La syntaxe et le vocabulaire utilisés en témoignent : il ne s’agit pas ici de nous proposer une nouvelle sagesse ou une nouvelle méthode spirituelle, mais au contraire de balayer et de dissoudre… Aussi les phrases sont-elles volontiers marquées par la négation. On y relève des adjectifs puissants comme « radical », « vertical », « crucial », « sauvage », « invincible », « inconditionnelle », « incommensurable », des déterminants absolus tels que « tout », « aucun », des adverbes tranchants comme « rien », de vigoureux substantifs comme « soif », « cataclysme », « brasier », des formules décisives, à l’image de « cri vers la Lumière », « Révélation fulgurante », « immensité inembrassable », « indispensable arrachement aux habitudes délétères, mortifères » loin du « marécage de l’accoutumance à un monde, à une vie sans perspective, à une vie coupée de l’Esprit, sans joie réelle, sans amour, sans renouveau ». L’auteur utilise également le mode impératif, ainsi que des figures de style particulières, par exemple cette métaphore filée, en s’adressant directement à nous pour rendre l’impact de ses mots encore plus intense et frappant : « Imaginez que vous entrez dans un appartement situé en étage […]. Il arrive un moment crucial, critique, où tout ce bric-à-brac psycho-mental vous pèse, oui, vous devient insupportable »… Ailleurs, il emploie l’antithèse, seulement marquée par le point-virgule : « Toutes les formes meurent un jour ; la Vie demeure éternellement. » Ou bien ce néologisme qui dit bien ce qu’il veut dire : « mots-cages ». Ou encore l’énumération de synonymes et de sonorités, la répétition de mots ou l’anaphore, qui assènent leurs coups de marteau : « fermée, fixe, figée, finie, définitive, donc morte » ; « Plus rien à gagner ; plus rien à perdre non plus. »
On l’aura compris, cet ouvrage de Jean Bousquet nous invite perpétuellement à la « révolution » intérieure. Il met en garde contre tous les pièges spirituels, y compris ceux de la méditation. Il martèle, tranche dans le vif, nettoie et rafraîchit. Un livre qui ne fait pas semblant et qui décape, inattendu et salvateur !
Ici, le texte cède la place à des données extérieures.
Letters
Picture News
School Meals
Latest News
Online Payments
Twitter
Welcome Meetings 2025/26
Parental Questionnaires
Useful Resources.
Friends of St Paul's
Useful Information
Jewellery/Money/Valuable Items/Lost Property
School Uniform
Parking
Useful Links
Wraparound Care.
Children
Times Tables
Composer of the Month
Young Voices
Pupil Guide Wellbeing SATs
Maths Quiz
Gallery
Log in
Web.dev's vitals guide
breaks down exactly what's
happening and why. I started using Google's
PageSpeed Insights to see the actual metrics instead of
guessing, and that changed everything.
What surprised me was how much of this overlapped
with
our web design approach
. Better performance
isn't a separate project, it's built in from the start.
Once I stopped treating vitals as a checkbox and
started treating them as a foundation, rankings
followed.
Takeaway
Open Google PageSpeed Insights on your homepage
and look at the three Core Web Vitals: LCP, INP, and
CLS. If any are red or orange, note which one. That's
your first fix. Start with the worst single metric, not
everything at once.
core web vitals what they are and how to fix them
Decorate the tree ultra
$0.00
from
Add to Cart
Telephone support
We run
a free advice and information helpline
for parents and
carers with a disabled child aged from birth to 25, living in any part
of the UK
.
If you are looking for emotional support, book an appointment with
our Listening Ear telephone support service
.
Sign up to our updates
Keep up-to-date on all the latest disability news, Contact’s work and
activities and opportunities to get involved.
Voici un bouquet de citations qui m’ont particulièrement frappée :
● « Lorsque des traditions spirituelles affirment que le monde est illusion, ce n’est pas tant de la matière qu’il est question mais de l’inévitable biais cognitif-perceptif de notre conscience inconsciente d’elle-même. »
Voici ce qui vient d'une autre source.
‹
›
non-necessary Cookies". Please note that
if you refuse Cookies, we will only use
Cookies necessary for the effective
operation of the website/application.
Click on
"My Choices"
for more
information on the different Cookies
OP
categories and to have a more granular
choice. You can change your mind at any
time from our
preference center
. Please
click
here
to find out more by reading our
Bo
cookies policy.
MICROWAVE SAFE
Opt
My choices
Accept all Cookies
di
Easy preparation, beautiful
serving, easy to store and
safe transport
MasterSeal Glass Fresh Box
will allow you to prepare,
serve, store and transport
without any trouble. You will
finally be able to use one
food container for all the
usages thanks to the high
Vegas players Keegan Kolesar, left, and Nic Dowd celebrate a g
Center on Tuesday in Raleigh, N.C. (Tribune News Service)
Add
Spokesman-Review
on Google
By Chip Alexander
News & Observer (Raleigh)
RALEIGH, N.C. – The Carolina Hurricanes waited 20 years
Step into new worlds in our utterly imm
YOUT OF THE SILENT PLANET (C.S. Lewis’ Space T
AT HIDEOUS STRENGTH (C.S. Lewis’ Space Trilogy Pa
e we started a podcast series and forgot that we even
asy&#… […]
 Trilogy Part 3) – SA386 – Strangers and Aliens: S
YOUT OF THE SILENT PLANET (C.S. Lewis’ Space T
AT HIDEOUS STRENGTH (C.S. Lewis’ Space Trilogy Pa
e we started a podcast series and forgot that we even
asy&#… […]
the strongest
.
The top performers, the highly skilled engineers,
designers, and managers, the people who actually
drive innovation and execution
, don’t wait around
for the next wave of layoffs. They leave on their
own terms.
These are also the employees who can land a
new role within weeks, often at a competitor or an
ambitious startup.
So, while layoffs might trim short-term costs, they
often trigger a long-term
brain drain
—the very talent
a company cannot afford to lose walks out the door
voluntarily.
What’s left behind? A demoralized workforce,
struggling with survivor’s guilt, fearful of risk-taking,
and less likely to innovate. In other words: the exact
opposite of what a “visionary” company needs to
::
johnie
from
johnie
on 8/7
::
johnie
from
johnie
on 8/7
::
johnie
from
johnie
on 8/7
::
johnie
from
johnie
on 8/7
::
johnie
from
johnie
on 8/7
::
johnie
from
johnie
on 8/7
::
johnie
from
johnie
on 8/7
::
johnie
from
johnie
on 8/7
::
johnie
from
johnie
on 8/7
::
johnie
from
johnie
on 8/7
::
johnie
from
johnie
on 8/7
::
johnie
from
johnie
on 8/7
● « C’est indescriptible et pourtant très simple : c’est comme c’est ; une évidence indiscutable à laquelle on se rend enfin. Il n’y a rien à en dire, rien à en penser ; on ne peut ni l’aimer ni la détester, tant elle emplit tout ; ce serait encore s’en éloigner, l’envelopper de chimères, la cacher de nouveau. La réalité, c’est ce qu’il reste quand il n’y a plus rien. »
● « La vraie pensée est au-delà des mots. La vraie pensée est silencieuse. »
● « Comme pour tout, il y a un prix à payer pour pouvoir se tenir sereinement et durablement debout sur le terrain solide de la vérité. »
● « La conscience vivante n’est pas un mécanisme de la pensée. La conscience vivante est un voyage sans destination ; nous « n’arrivons » jamais, nous restons simplement vivants, alertes, en éveil. »
● « Seule la Vie crée ; l’être humain ne sait que reproduire, imiter, multiplier ; et bien souvent, seulement se reproduire, s’imiter, se multiplier. »
● « Ceux qui se dépouillent de tout mouvement interne se connectent au simple. »
● « Personne n’est droit. Personne n’est vertical. Personne n’est l’intermédiaire parfait entre ciel et terre, le « paratonnerre » idéal. Tous penchent d’un côté ou de l’autre, suivant des inclinations irrépressibles, ataviques, viscérales, structurelles, cellulaires, innées. »
● « La chute cesse lorsque plus rien en moi ne résiste à la chute. »
● « L’acte authentique, libre de tout devenir ou intention spatiotemporels, dénoue les liens, tranche les nœuds, enseigne sans paroles : il délivre le présent. »
● « Consulter la mémoire est une activité bruyante autant qu’inutile, pleine d’espoir fébrile et d’anxiété, finalement frustrante. Rien de neuf ne peut en sortir. Or le silence absolu est toujours neuf, toujours vierge, toujours surprenant, toujours émerveillant. »
● « Ne vous enfuyez pas, ne résistez pas, ne dissimulez pas, mais voyez ! C’est cela, être vide ; c’est cela, le vide libérateur ! »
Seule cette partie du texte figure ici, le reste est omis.